Kemudahan mencerna media grafis karena sifatnya visual konkrit menampilkan objek sesuai dengan bentuk dan wujud aslinya sehingga tidak verbalistik.
Kelebihan media ini adalah:
• sifatnya konkrit, lebih realistik dibandingkan dengan media verbal
• dapat memperjelas suatu masalah dalam bidang apa saja, baik untuk usia muda maupun tua
• harganya dan tidak memerlukan peralatan khusus dalam penyampaiannya.
Kelemahannya.
• gambar/foto hanya menekankan persepsi indera mata
ukurannya sangat terbatas untuk kelompok besar

b. Diagram
Merupakan gambar yang sederhana yang menggunakan garis-garis dan simbol-simbol, secara garis besar dan menunjukkan hubungan antar komponennya atau proses yang ada pada diagram tersebut.
Isinya pada umumnya berupa petunjuk-petunjuk. Diagram ini untuk menyederhanakan yang komplek-komplek sehingga dapat memperjelas penyajian pesan.
Oleh karena diagram bersifat:
• simbolis dan abstrak, kadang-kadang sulit dimengerti
• untuk dapat membaca diagram diperlukan keahlian khusus dalam bidangnya tentang isi diagram tersebut
• walaupun sulit dimengerti, karena sifatnya yang padat diagram dapat memperjelas arti.
Ciri-ciri diagram yang baik:
• benar, diagram rapih dan disertai dengan keterangan yang jelas
• cukup besar dan ditempatkan secara strategis
• penyusunannya disesuaikan dengan pola baca yang umum dari atas ke bawah atau dari kiri ke kanan

c.
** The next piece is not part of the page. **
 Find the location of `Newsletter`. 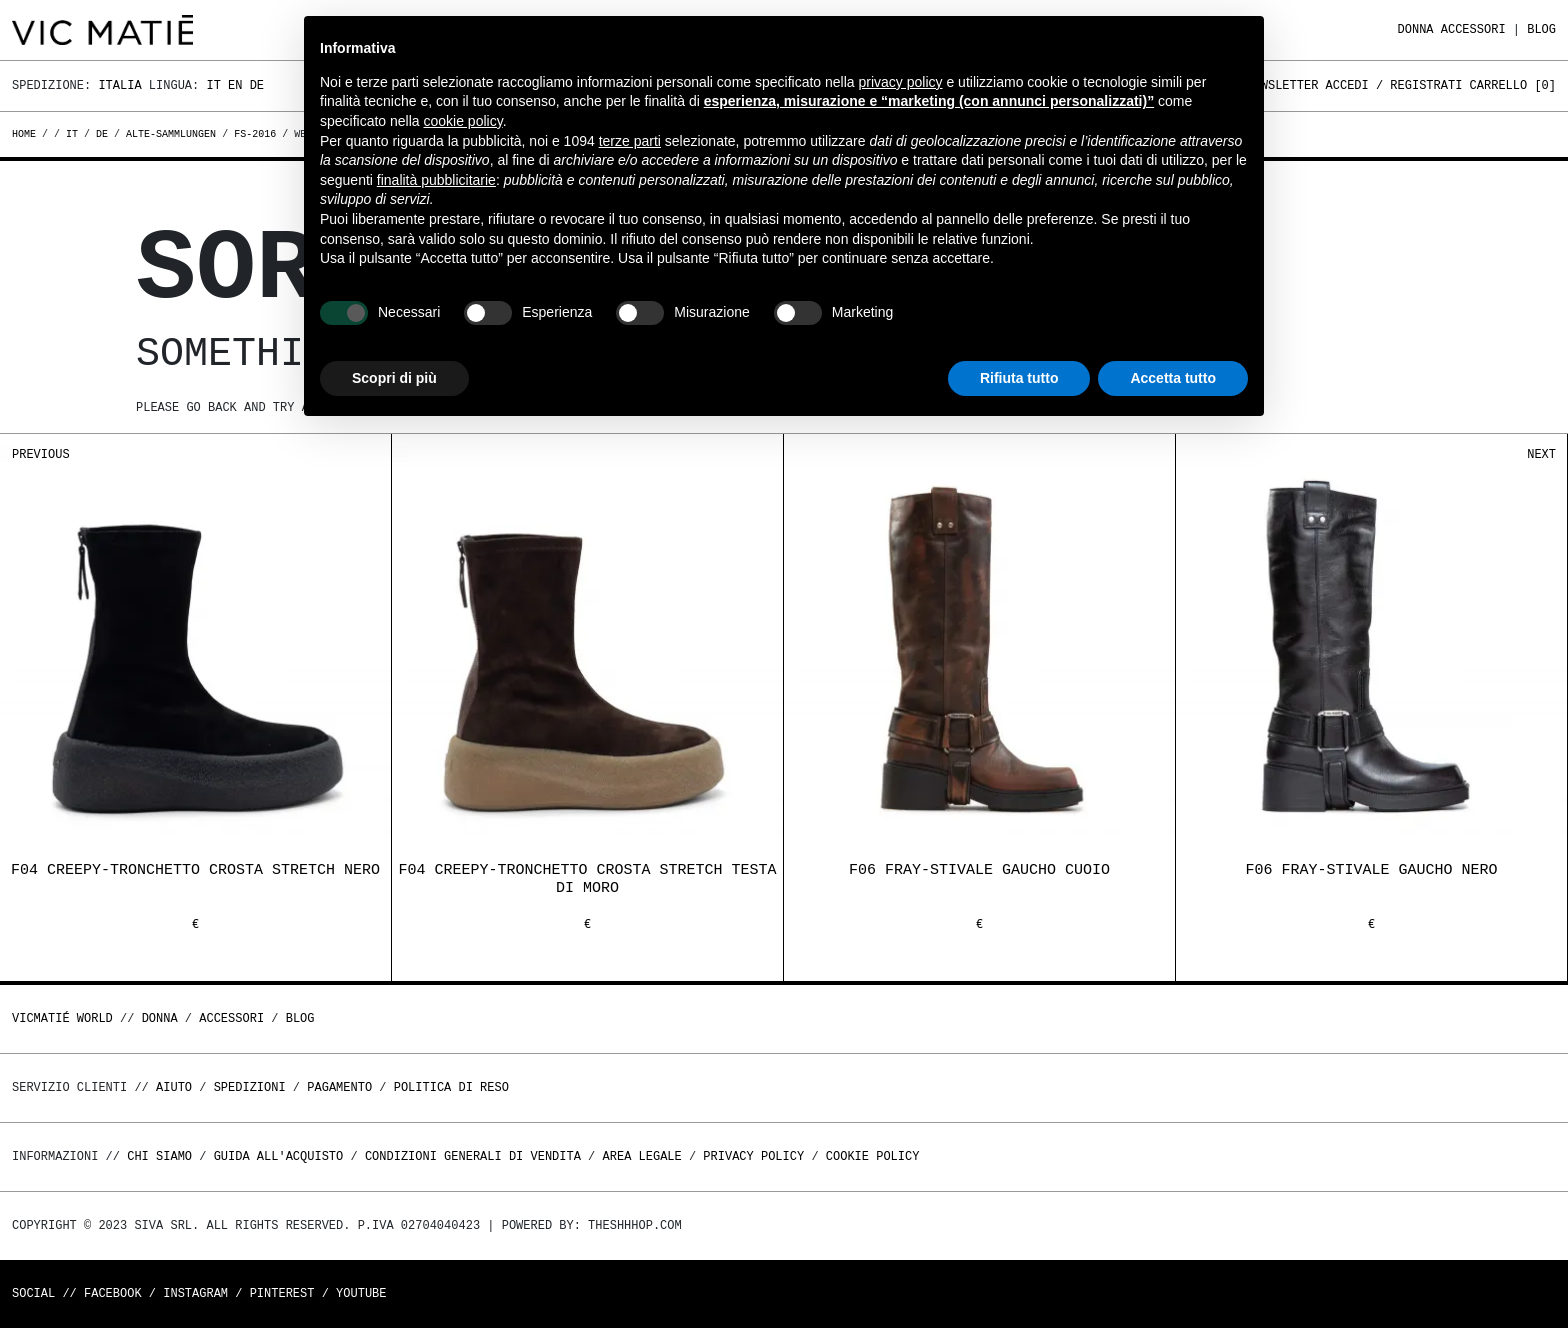

Newsletter is located at coordinates (1282, 85).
Bagan
Bagan merupakan media yang berisi tentang gambar-gambar keterangan-keterangan, daftar-daftar dan sebagainya.
Bagan digunakan untuk memperagakan pokok-pokok isi bagan secara jelas dan sederhana antara lain: perkembangan, perbandingan, struktur, organisasi, jenis-jenis media bagan antara lain : Tree chart, flow chart.
2. Media Display
a. Papan tulis/whiteboard
b. Papan flannel
c. Flip chart
3. Gambar mati yang diproyeksikan
a. Over head projector + overheat transparance (COHP + OHP)
b. Slides/film bingkai
c. Film strip/film rangka
d. Epidiascope
e. Komputer + multimedia projector

Daftar Pustaka
Ali, Mohammad, 2007. Teori & Praktek Pembelajaran Pendidikan Dasar.
Brown, H. Douglas. 1994. Principles of Language Learning and Teaching, Prentice Hall Regents: New Jersey.
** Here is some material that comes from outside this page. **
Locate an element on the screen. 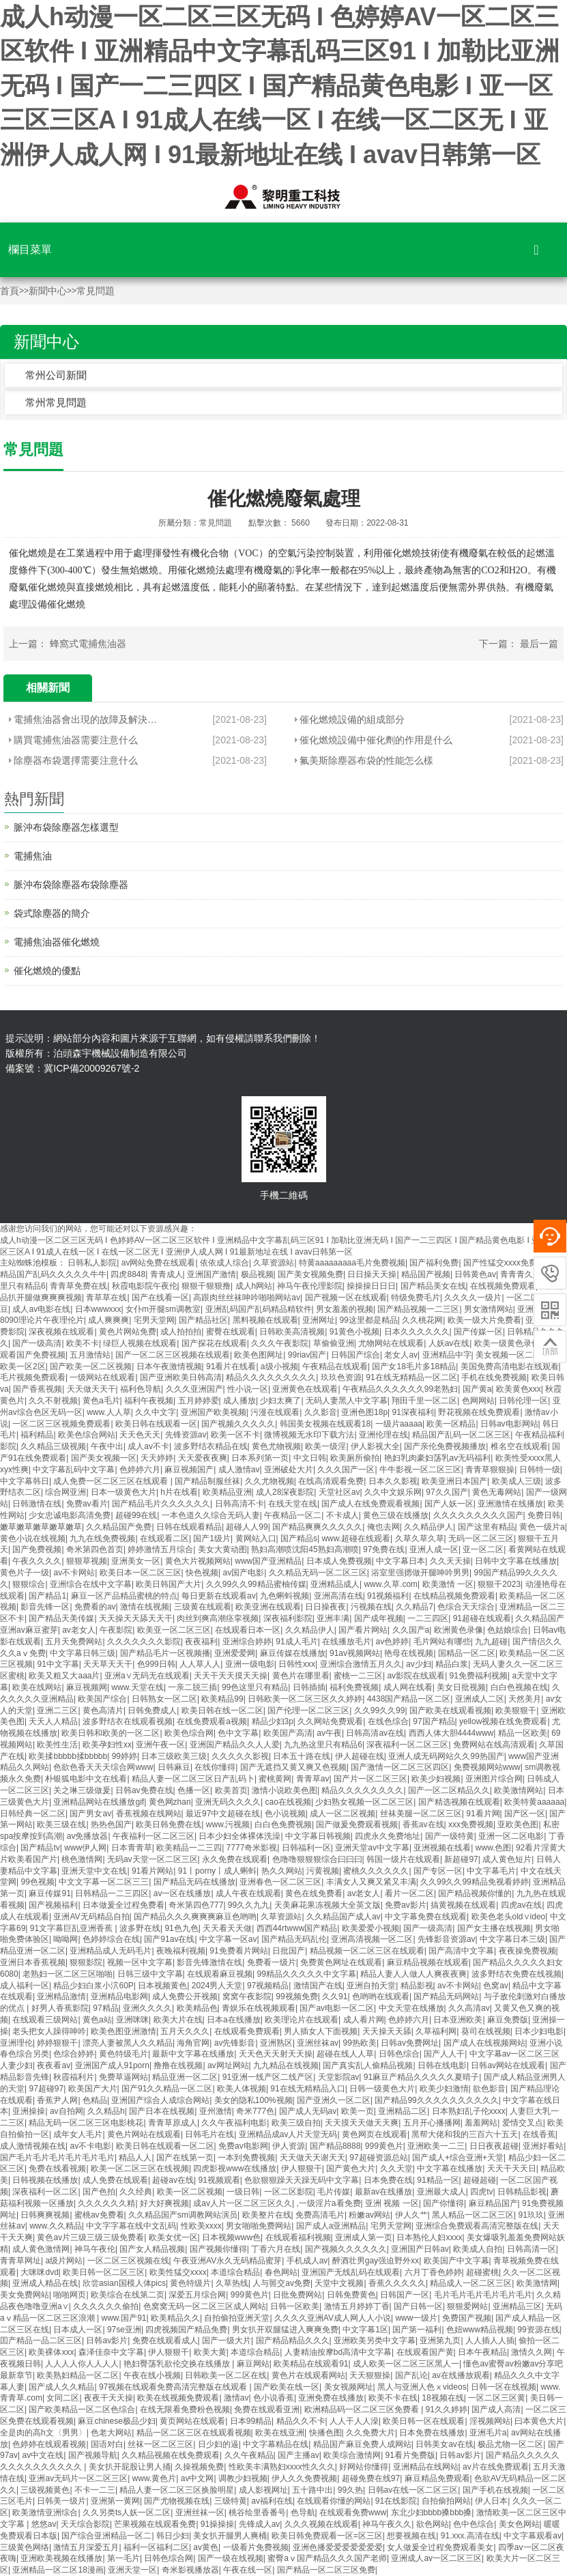 The height and width of the screenshot is (2576, 567). 夜夜操免费视频 is located at coordinates (527, 1951).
Davis, Ben. 1991. Teaching with Media, a paper presented at Technology and Education Conference in Athens, Greece.
Elliot, Stephen N. et al,. 1996. Educational Psychology. Brown and Benchmark: Dubuque, lowa.
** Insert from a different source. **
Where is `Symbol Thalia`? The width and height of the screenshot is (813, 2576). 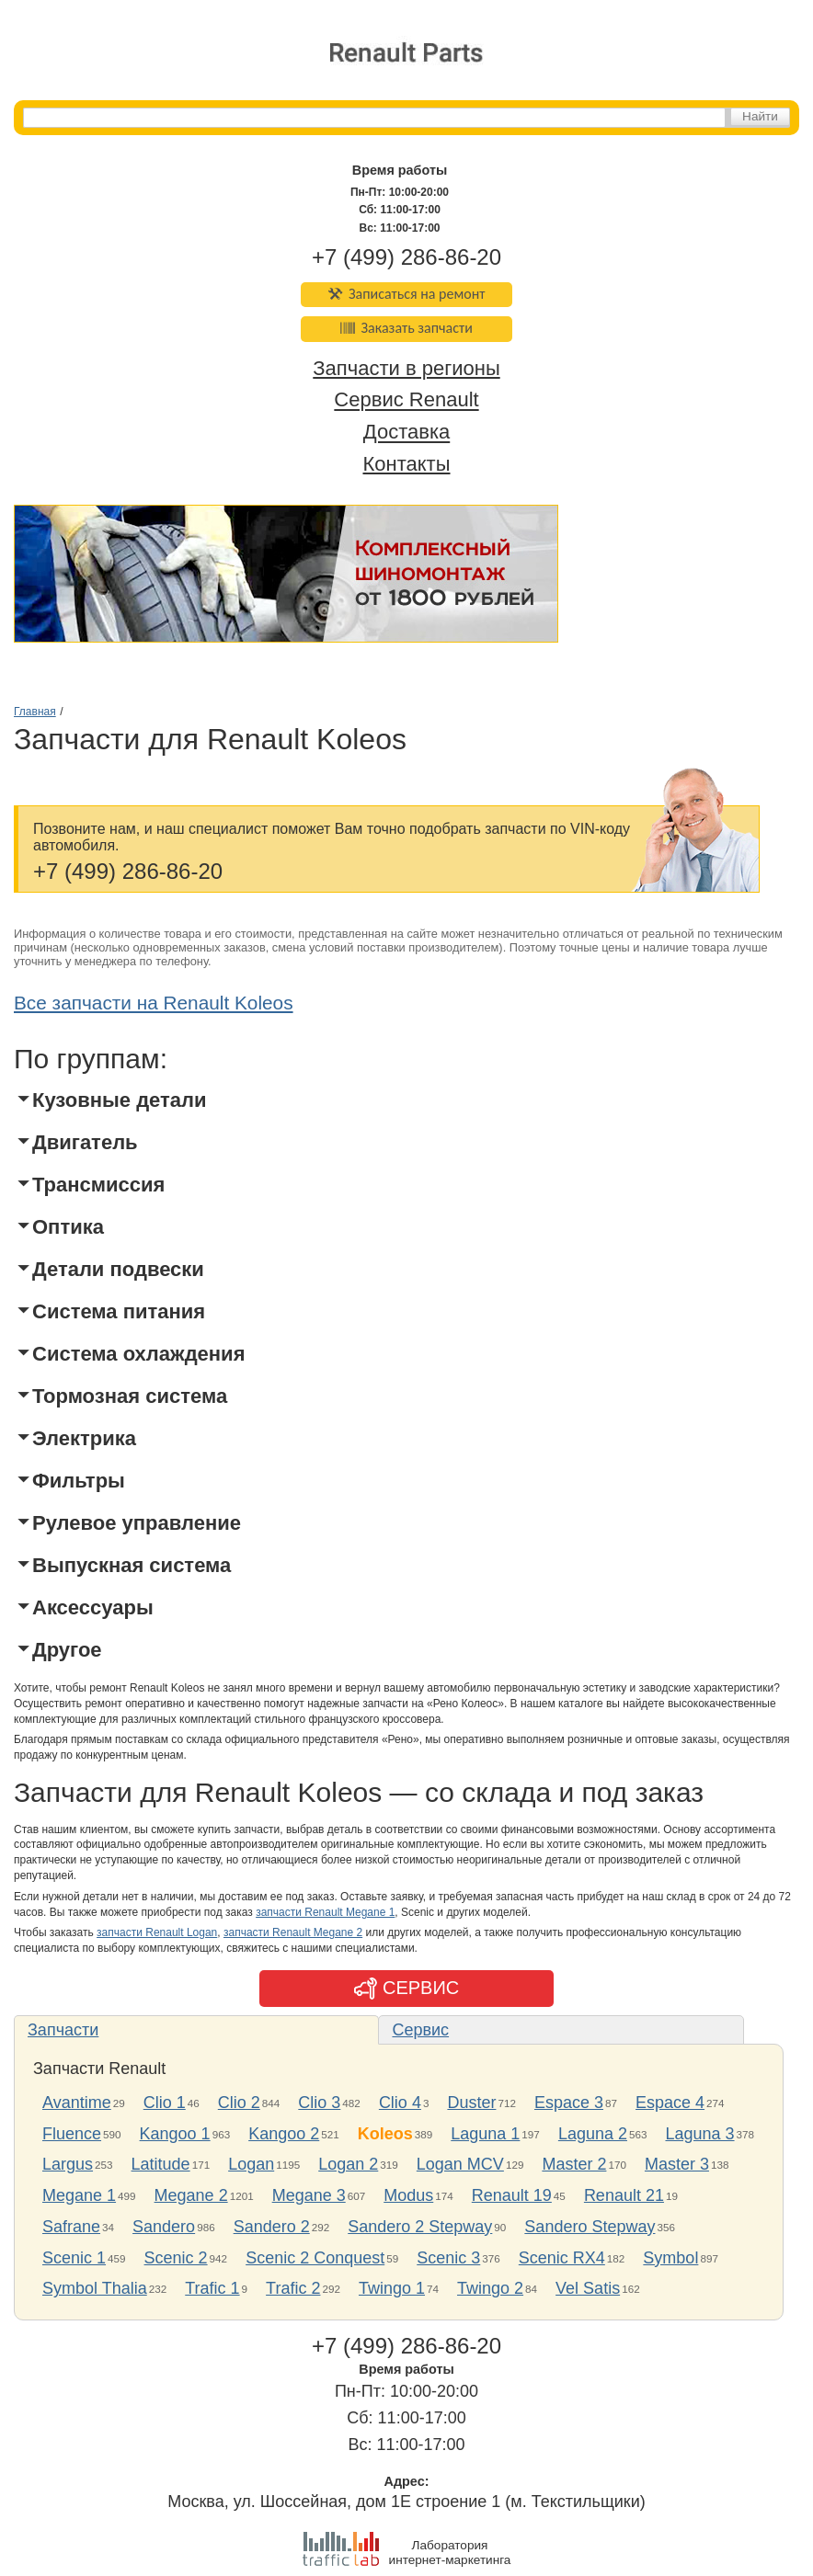 Symbol Thalia is located at coordinates (94, 2288).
Hubbard, Peter et al. 1983. A Training Course for TEFL, Oxford University Press: Oxford.
Hunter, Lawrence. 1996. CALL: its Scope and Limits, The Internet TESL Journal, Vol. II, No. 6, June 1996, http://www.aitech.ac.jp/~iteslj/
Idris, Nuny S. 1999. Ragam Media Dalam Pembelajaran BIPA. A Paper presented at KIPBIPA III, Bandung.